Review: Sony’s mini speaker proves size isn’t everything

Tech Tools: The SRS XB2 speaker may be small in size, but it’s mighty on sound

Sony SRS XB2 speaker: Looks-wise, the XB2 isn’t bad

Product name: Sony SRS XB2

Price: €119.0

Where to buy:


Thu, Jun 15, 2017, 07:45


The Sony SRS XB2 speaker has been knocking around for a while, but as we hit festival and holiday season, it’s a good time to look at your options for portable audio. Sony’s speaker may be mini, but its audio certainly isn’t.

The Bluetooth device is intended to be portable, but not so portable that you shove it in your pocket and forget about it. At 480g and 191mm in length, the XB2 is more of a bag speaker.

Looks-wise, the XB2 isn’t bad. Front and back are metal speaker grilles, with a plastic case. On the top, you have controls for power, volume, bluetooth and pairing, calls and extra bass. On the side, there’s an add button that allows you to pair a second speaker, and the rear is a covered 3.5mm jack, USB charging port and reset button.

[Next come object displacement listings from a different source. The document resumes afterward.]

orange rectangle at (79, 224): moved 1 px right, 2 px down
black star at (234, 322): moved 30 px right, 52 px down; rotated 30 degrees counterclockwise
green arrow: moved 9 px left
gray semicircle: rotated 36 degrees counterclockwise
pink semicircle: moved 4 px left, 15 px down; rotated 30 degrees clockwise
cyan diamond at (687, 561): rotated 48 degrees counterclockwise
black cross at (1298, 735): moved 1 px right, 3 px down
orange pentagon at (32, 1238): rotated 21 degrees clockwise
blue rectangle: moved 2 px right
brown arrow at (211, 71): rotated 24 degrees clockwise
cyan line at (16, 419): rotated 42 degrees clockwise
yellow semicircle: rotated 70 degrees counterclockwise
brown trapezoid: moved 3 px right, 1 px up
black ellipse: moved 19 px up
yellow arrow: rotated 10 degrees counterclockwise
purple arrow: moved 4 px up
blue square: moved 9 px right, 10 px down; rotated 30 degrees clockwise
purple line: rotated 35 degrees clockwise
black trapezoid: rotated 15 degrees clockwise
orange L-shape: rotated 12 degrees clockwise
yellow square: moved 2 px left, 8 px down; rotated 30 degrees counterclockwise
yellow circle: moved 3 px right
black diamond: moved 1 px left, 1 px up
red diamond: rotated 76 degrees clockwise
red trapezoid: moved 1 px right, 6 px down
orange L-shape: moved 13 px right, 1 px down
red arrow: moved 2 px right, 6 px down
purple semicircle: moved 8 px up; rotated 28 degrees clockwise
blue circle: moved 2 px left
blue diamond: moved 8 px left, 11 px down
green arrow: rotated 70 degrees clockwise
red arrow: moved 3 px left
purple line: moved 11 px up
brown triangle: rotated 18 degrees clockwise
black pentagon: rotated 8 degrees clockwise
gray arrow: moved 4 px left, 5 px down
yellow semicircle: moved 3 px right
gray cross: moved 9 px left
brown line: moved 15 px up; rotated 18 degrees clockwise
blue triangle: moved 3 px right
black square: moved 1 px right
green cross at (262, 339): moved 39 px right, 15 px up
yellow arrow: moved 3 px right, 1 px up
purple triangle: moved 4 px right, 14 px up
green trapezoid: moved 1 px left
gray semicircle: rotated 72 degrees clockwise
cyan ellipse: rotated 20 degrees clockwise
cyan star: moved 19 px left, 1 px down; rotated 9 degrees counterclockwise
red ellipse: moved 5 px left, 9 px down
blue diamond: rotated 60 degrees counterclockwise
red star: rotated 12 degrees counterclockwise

The speaker comes in a range of colours, from traditional black – classic but uninspiring – to more vibrant red, green and blue options. It all depends on your personal style.

One-touch pairing

The speaker is designed to be easy to set up, boasting about its one-touch pairing and NFC. It’s a claim it lives up to – pairing was simply a matter of holding the bluetooth button and connecting your phone or tablet.

That’s all you need to do to get the speaker working – besides charging it, of course – and you are ready to go.

You can’t quite go hands-off with your phone, however. Although the speaker will look after volume – which can be overridden with your phone’s volume controls too, by the way – you don’t have any way to control playback. To skip tracks, play and pause music, you’ll still need your phone.

It’s a minor point, though. Although the speaker has decent audio for its size, it really comes into its own when you hit the bass button. The sound noticeably changes and the bass is more pronounced without being overwhelming. It won’t trouble more expensive speakers, but it will keep most people happy.

Linking speakers

You can link two of the speakers together to create bigger sound, although how many will actually use it is another thing.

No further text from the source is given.